Она внимательно посмотрела на сына.
— Ты мало что успел мне о себе рассказать, Герберт, но мне кажется, ты переменился. Даже не кажется, а я точно знаю. И притом ты в отца уродился, упрямые вы, раз что заберете в голову. Недаром у вас вон какие носы у обоих.
— Разве я переменился? Не заметил. Хотя, если и так, что ж в этом удивительного. Стал старше на несколько лет, побывал в Африке, помотался по Европе, повидал и пережил много такого, чего никогда не думал повидать и пережить. Что из того, если я и переменился?
— Ладно, Герберт. Помни, я хочу только, чтобы ты занял свое место в жизни и был счастлив и доволен.
— Я и сам этого же хочу, — серьезно сказал Герберт. — И по-моему, это не так-то мало.
Мать с облегчением отвела глаза от лица сына и умиротворенно произнесла:
— Ну вот и слава Богу, коли так.
Она с улыбкой махнула рукой.
— Ступай уж, раз не сидится тебе. Непоседа, весь в отца.

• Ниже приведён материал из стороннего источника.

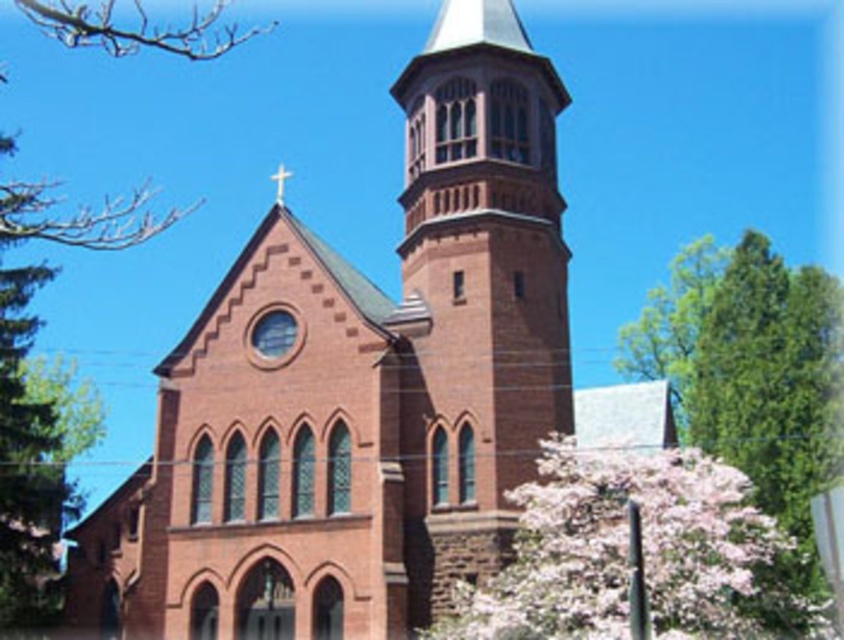 Question: Is green leafy tree at upper left positioned in front of smooth wooden cross at upper center?

Choices:
 (A) no
 (B) yes

Answer: (B)

Question: Which of the following is the farthest from the observer?

Choices:
 (A) green leafy tree at upper left
 (B) smooth wooden cross at upper center
 (C) red brick church at center

Answer: (B)

Question: Does red brick church at center have a greater width compared to smooth wooden cross at upper center?

Choices:
 (A) yes
 (B) no

Answer: (A)

Question: Which point appears closest to the camera in this image?

Choices:
 (A) tap(766, 531)
 (B) tap(33, 438)
 (C) tap(664, 339)

Answer: (A)

Question: Which is farther from the pink blossoms at lower right?

Choices:
 (A) smooth wooden cross at upper center
 (B) green leafy tree at upper right

Answer: (A)

Question: Can you confirm if red brick church at center is positioned below pink blossoms at lower right?

Choices:
 (A) no
 (B) yes

Answer: (A) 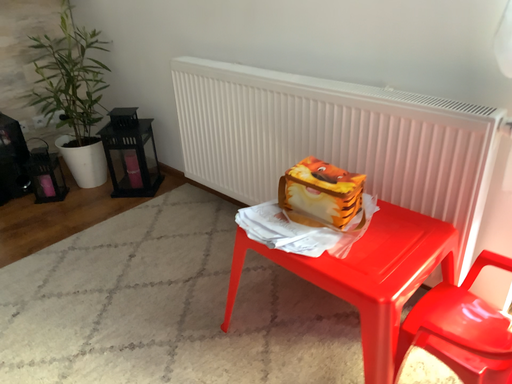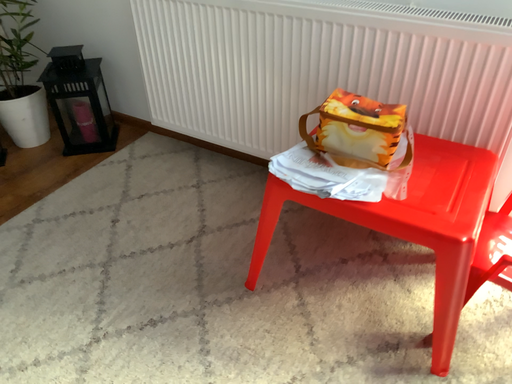 Question: Which way did the camera rotate in the video?

Choices:
 (A) rotated right
 (B) rotated left

Answer: (A) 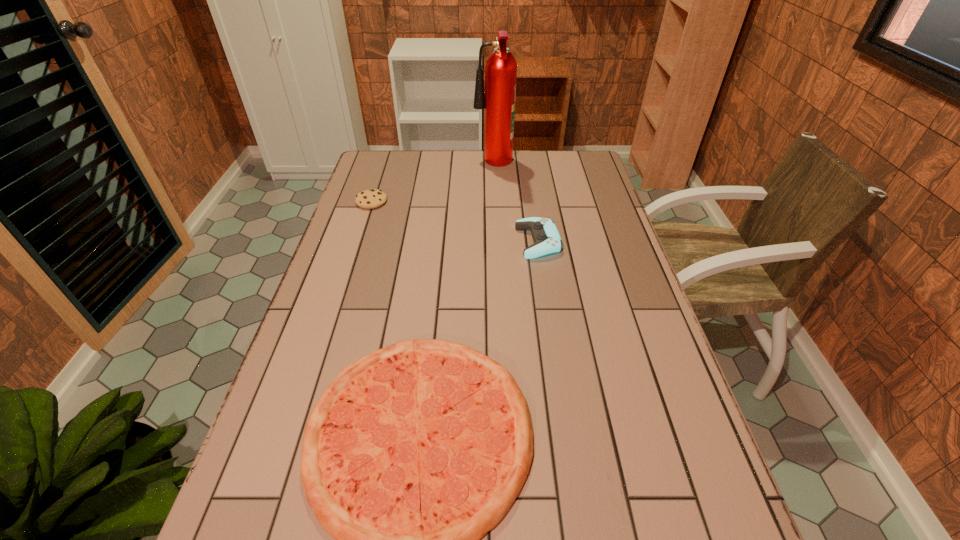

На дворе, под щедрыми лучами утреннего солнца, Герберт огляделся вокруг, с удовольствием принюхиваясь к знакомым запахам. В нем осталось довольно от фермера, чтобы без объяснений понять, что дела на ферме «Четыре вяза» идут очень даже неплохо. На всем лежала печать процветания. И было почти слышно, как растут из земли овощи и злаки.
Во двор вышел скотник Старый Чарли, который был работником на ферме, сколько Герберт себя помнил. Теперь он казался совсем дряхлым, ушел в почву, как древний дух земли, со сморщенным личиком, похожим на перележалое яблоко.